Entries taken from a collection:
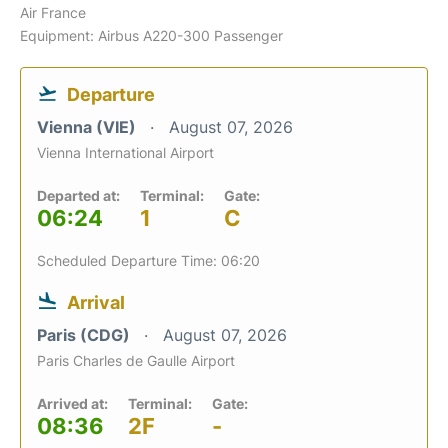
Air France
Equipment: Airbus A220-300 Passenger
Departure
Vienna (VIE)
August 07, 2026
Vienna International Airport
Departed at:
Terminal:
Gate:
06:24
1
C
Scheduled Departure Time: 06:20
Arrival
Paris (CDG)
August 07, 2026
Paris Charles de Gaulle Airport
Arrived at:
Terminal:
Gate:
08:36
2F
-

→ Work order: What belongs in the answer is each line of the data that has the word "Paris".

→ Output of the exercise:
Paris (CDG)
Paris Charles de Gaulle Airport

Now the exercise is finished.